Contributing guidelines

Contributions are welcome!

Big changes

Please open a new issue to discuss or propose a major change. Not only is it fun to discuss big ideas, but we might save each other’s time too. Perhaps some of the work you’re contemplating is already half-done in a development branch.

Code style

We use PEP8, black for code formatting and ruff for everything else. The settings for these programs are in pyproject.toml. Pull requests should follow the style guide. One difference we use from “black” style is that strings shown to the user are always in double quotes (") and strings for internal uses are in single quotes (').

Tests

New features should come with tests that confirm their correctness.

New dependencies

If you are proposing a change that will require a new dependency, we prefer dependencies that are already packaged by Debian or Red Hat. This makes life much easier for our downstream package maintainers. A package that is only available on PyPI or GitHub, and not more widely packaged, may not be accepted.

We are unlikely to accept a dependency on CUDA or other GPU-based libraries, because these are still difficult to package and install on many systems. We recommend implementing these changes as plugins.
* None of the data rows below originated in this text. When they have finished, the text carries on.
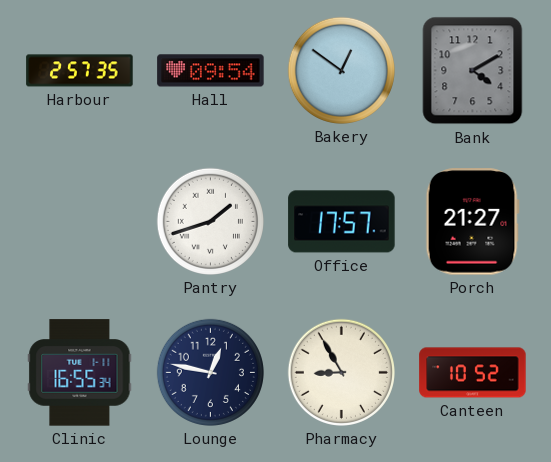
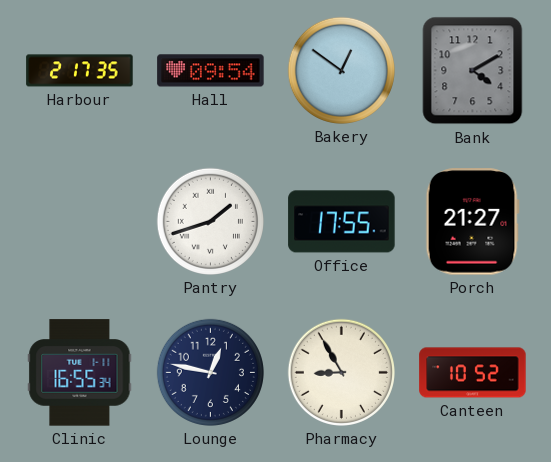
Harbour: 2:57 -> 2:17
Office: 17:57 -> 17:55
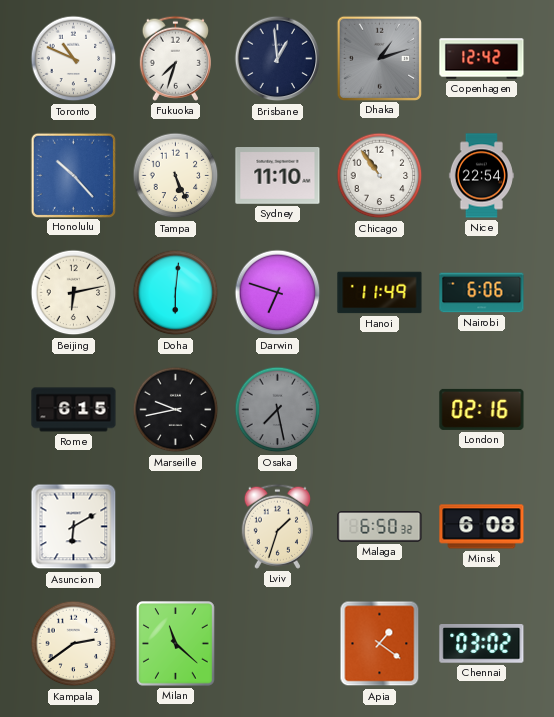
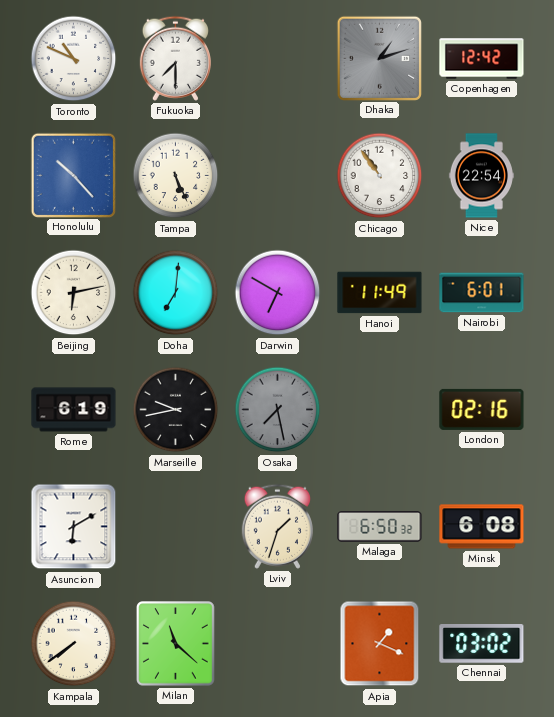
Fukuoka: 7:33 -> 7:30
Brisbane: 12:59 -> none
Sydney: 11:10 -> none
Doha: 6:01 -> 7:01
Darwin: 6:48 -> 6:50
Nairobi: 6:06 -> 6:01
Rome: 6:15 -> 6:19
Kampala: 2:39 -> 7:39
Apia: 1:21 -> 1:19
Python dependencies must also be license-compatible. GPLv3 or AGPLv3 are likely incompatible with the project’s license, but LGPLv3 is compatible.

New non-Python dependencies

OCRmyPDF uses several external programs (Tesseract, Ghostscript and others) for its functionality. In general we prefer to avoid adding new external programs, and if we are to add external programs, we prefer those that are already packaged by Debian or Red Hat.

Plugins

Some new features may be a good fit for a plugin. Plugins are a way to add features to OCRmyPDF without adding them to the core program. Plugins are installed separately from OCRmyPDF. They are written in Python and can be installed from PyPI. See the plugin documentation.

We are happy to link users to your plugin from the documentation.

Style guide: Is it OCRmyPDF or ocrmypdf?

The program/project is OCRmyPDF and the name of the executable or library is ocrmypdf.